Reduction in Immunoglobulins: As expected with any B-cell depleting therapy, decreased immunoglobulin levels were observed. Decrease in immunoglobulin M (IgM) was reported in 0.6% of BRIUMVI-treated patients compared to none of the patients treated with teriflunomide in RMS clinical trials. Monitor the levels of quantitative serum immunoglobulins during treatment, especially in patients with opportunistic or recurrent infections, and after discontinuation of therapy until B-cell repletion. Consider discontinuing BRIUMVI therapy if a patient with low immunoglobulins develops a serious opportunistic infection or recurrent infections, or if prolonged hypogammaglobulinemia requires treatment with intravenous immunoglobulins.

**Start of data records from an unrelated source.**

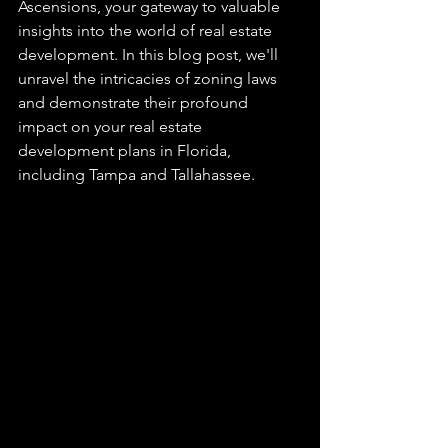
Ascensions, your gateway to valuable 
insights into the world of real estate 
development. In this blog post, we'll 
unravel the intricacies of zoning laws 
and demonstrate their profound 
impact on your real estate 
development plans in Florida, 
including Tampa and Tallahassee.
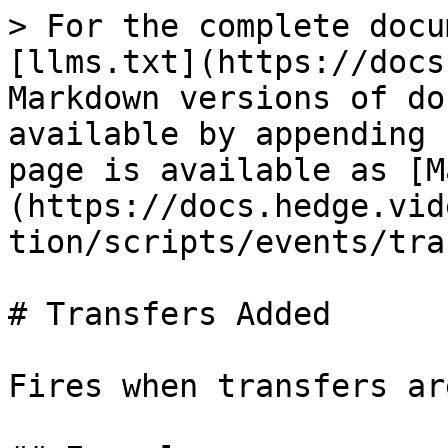
> For the complete docu
[llms.txt](https://docs
Markdown versions of do
available by appending 
page is available as [M
(https://docs.hedge.vid
tion/scripts/events/tra
# Transfers Added

Fires when transfers ar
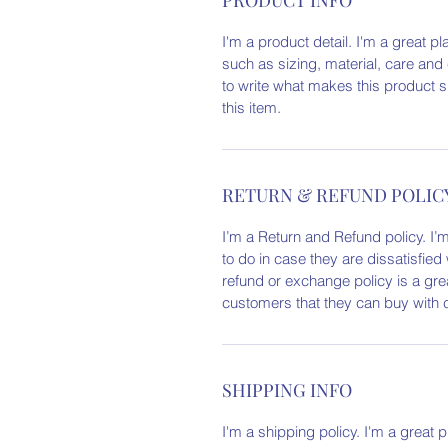
I'm a product detail. I'm a great 
such as sizing, material, care and 
to write what makes this product 
this item.
RETURN & REFUND POLIC
I’m a Return and Refund policy. I’
to do in case they are dissatisfied
refund or exchange policy is a gre
customers that they can buy with 
SHIPPING INFO
I'm a shipping policy. I'm a great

Most Common Adverse Reactions: The most common adverse reactions in RMS trials (incidence of at least 10%) were infusion reactions and upper respiratory tract infections.

INDICATION

BRIUMVI is indicated for the treatment of relapsing forms of multiple sclerosis (MS), to include clinically isolated syndrome, relapsing-remitting disease, and active secondary progressive disease, in adults.